Dr. Malachinski also introduced the expert report of Diana Marsh, a board- certified forensic document examiner. After examining twenty exemplars of Dr. Malachinski's signature, Marsh made the following conclusion in a written report:


After an examination of all the documents submitted, it is my opinion that Dr. Malachinski did not write the name "L.S. Malachinski" on the document at issue, the IRS Consent Form dated June 1, 1983. In addition, it is my opinion that the same individual wrote both dates of "6/1/83."




Dr. Malachinski attempted at trial to elicit from Marsh the factual basis for her conclusion that he had not signed the form, but the IRS objected that the questions solicited information beyond the scope of the report. The court sustained the IRS' objection and restricted Marsh's testimony to the material contained in the written documentation. The court explained that Tax Court Rule 143(f) provides that the facts, data, and analysis that form the basis for an expert's conclusion are admissible only to the extent that they are set forth in a written report.


The court nonetheless permitted Dr. Malachinski to proffer additional testimony from Marsh regarding the basis and reasons for her conclusion. In the proffer, Marsh related her concerns about the letter formations in the questioned signature. Specifically, she noted characteristics of the loop on the "L" of Dr. Malachinski's first name, the angle of the bottom of the "S" in his middle name, and the absence of a loop at the end of his signature.


In response, the IRS offered the report and testimony of James Davidson, also a board-certified forensic document examiner and chief of the Questioned- Document Section of the IRS Criminal Investigation Division's National Forensic Laboratory in Chicago. Davidson compared the signature on the consent form to 26 known exemplars of Dr. Malachinski's signature. He noted that the exemplars fell into categories: 13 exemplars were "quickly written abbreviated last names;" 10 were "formally written with distinct letter definition;" and three were "shortened, quickly written signatures." Ex.AA at 2- 3. Davidson found that the exemplars from the first two categories were of "minimal value" in making the comparison and that the signature on the consent form was most similar to the third category. Id. at 3. He was, however, unable to determine whether the signature on the form was genuine; in his opinion, the three signatures in the third category were "not enough of a representative sample of the writer for [him] to make any determinations." Id.


Regarding the $20,400 remittance, Dr. Malachinski testified that he had never requested the payment to be transferred to his account for 1982 or refunded. He also denied having received a refund of that payment in 1988. On cross- examination, he indicated that he had never checked his bank records to determine whether he had deposited a similar amount at the time because he had not understood that it was the IRS' contention that the payment had been refunded. Dr. Malachinski's witness, Mellerke, testified that Superson had told her that she had received a refund from the IRS that was intended for her ex-husband but that she had cashed it and kept the money. The Commissioner objected to this testimony as hearsay, but the court again reserved ruling on its admissibility.

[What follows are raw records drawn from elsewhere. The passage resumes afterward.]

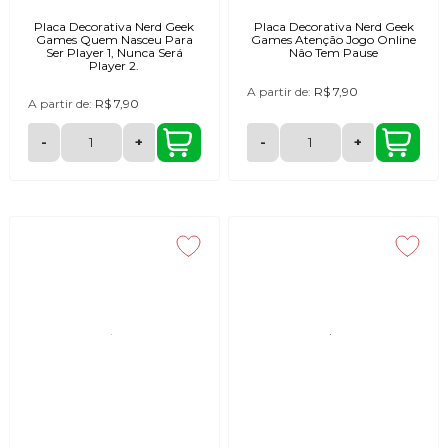
Placa Decorativa Nerd Geek
Placa Decorativa Nerd Geek
Games Quem Nasceu Para
Games Atenção Jogo Online
Ser Player 1, Nunca Será
Nâo Tem Pause
Player 2.
A partir de:
R$ 7,90
A partir de:
R$ 7,90
-
+
-
+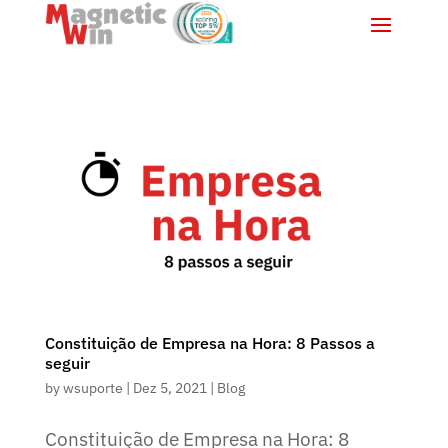
Constituição de Empresa na Hora: 8 Passos a
seguir
by
wsuporte
|
Dez 5, 2021
|
Blog
Constituição de Empresa na Hora: 8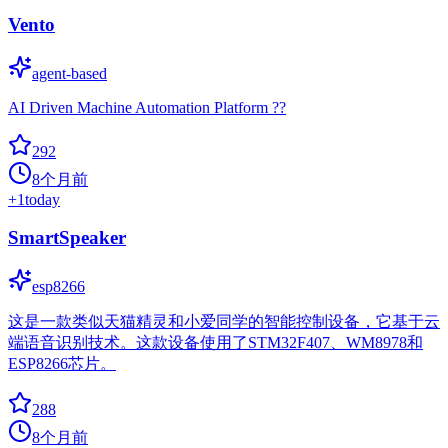
Vento
agent-based
AI Driven Machine Automation Platform ??
292
8个月前
+
1
today
SmartSpeaker
esp8266
这是一款类似天猫精灵和小爱同学的智能控制设备，它基于云
端语音识别技术。这款设备使用了STM32F407、WM8978和
ESP8266芯片。
288
8个月前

In a memorandum opinion filed after trial, the tax court determined that the notice of deficiency was not barred by the statute of limitations. Because the notice had been mailed more than 10 years after the 1980 return was filed-- and the statute of limitations on assessment is typically three years from the filing of the return--the court concluded that Dr. Malachinski had made a prima facie showing that the notice was untimely. The burden, therefore, fell on the IRS to establish that the bar was inapplicable. In the court's view, the IRS had met that burden by producing a facially valid Form 872-A indicating a waiver of the limitations period. Dr. Malachinski then was required to show that the agreement was invalid, a difficult task because, as the court noted, an individual's signature on a document is prima facie evidence that the individual actually signed it.


Although Dr. Malachinski had attempted to overcome this statutory presumption by presenting Marsh's testimony that his signature was forged, the court found that Marsh's report did not adequately set forth the facts and reasons supporting Marsh's conclusions. The court also noted that no showing had been made that the failure to include these materials in the report was due to good cause; it concluded, therefore, that allowing Marsh to provide additional direct testimony would have unduly prejudiced the IRS' ability to cross- examine her. It accordingly sustained the IRS' objection and restricted Marsh's direct testimony to the material set forth in her written report.

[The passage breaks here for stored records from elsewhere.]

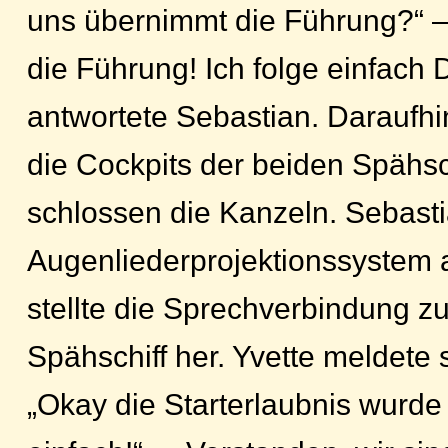
uns übernimmt die Führung?“ 
die Führung! Ich folge einfach 
antwortete Sebastian. Daraufhin 
die Cockpits der beiden Spähsc
schlossen die Kanzeln. Sebasti
Augenliederprojektionssystem 
stellte die Sprechverbindung 
Spähschiff her. Yvette meldete 
„Okay die Starterlaubnis wurde e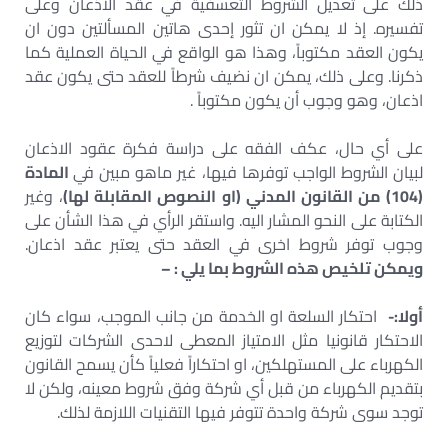
ذلك على تعديل الشروط التعسفية في عقد الاذعان وعلى
تفسيره. إذ لا يمكن ان تثور إحدى هاتين المسألتين دون ان
يكون العقد مكتوباً، وهذا هو الواقع في الحياة العملية كما
ذكرنا. وعلى ذلك، يمكن ان نضيف شرطاً للعقد حتى يكون عقد
اذعان، وهو وجوب أن يكون مكتوباً .
على أي حال، عكف الفقه على دراسة فكرة عقود الاذعان
لبيان الشروط الواجب توفرها فيها، غير ماهو مبين في
المادة
(104) من القانون المدني (او النصوص المقابلة لها)
، وغير
الكتابة على النحو المشار اليه. واستقر الرأي في هذا الشأن على
وجوب توفر شروط اخرى في العقد حتى يعتبر عقد اذعان.
ويمكن تلخيص هذه الشروط بما يلي : –
أولا:-
احتكار السلعة او الخدمة من جانب الموجب، سواء كان
الاحتكار قانونيا مثل الامتياز المعطى لاحدى الشركات لتوزيع
الكهرباء على المستهلكين، او احتكاراً فعلياً كأن يسمح القانون
بتقديم الكهرباء من قبل أي شركة وفق شروط معينه، ولكن لا
توجد سوى شركة واحدة تتوفر فيها التقنيات اللازمة لذلك.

The tax court also explained that Davidson, the Commissioner's expert, had determined that the exemplars were not sufficiently representative to permit him to render an opinion regarding the authenticity of the signature. After considering both expert opinions and scrutinizing the documents itself, the court found that the signature was not a forgery. The court thus concluded that Dr. Malachinski had not overcome the statutory presumption that he signed the consent form.


In making its finding on the genuineness of the signature, the court also based its conclusion on various pieces of circumstantial evidence. For example, the court noted that Dr. Malachinski had first argued that his signature had been forged in 1995, twelve years after the form was signed. The court did not believe that, during the twelve years that followed the alleged waiver of the statute of limitations, none of Dr. Malachinski's four sets of professional advisors had consulted with him about the validity of the waiver. Rather, the court believed that Dr. Malachinski's advisors had done so and had learned from him that he had signed the consent form; otherwise, they would have sought to terminate the proceedings immediately. In the court's view, the "conduct of [Dr. Malachinski] and his advisors is thus plainly inconsistent with the claim that the consent was forged." R.56 at 13.


Moreover, typewritten portions of a power of attorney to advisors Ostrand and Mack indicated that Dr. Malachinski and Superson had contacted the accountants by May 23, 1983. The consent was executed on June 1, 1983, and, ten days later, Dr. Malachinski and Superson signed the power of attorney. The court deemed it "unlikely" that Superson would forge her husband's signature on a consent form days before cooperating with him in hiring advisors to represent them; her "duplicity would have been too easily uncovered." Id.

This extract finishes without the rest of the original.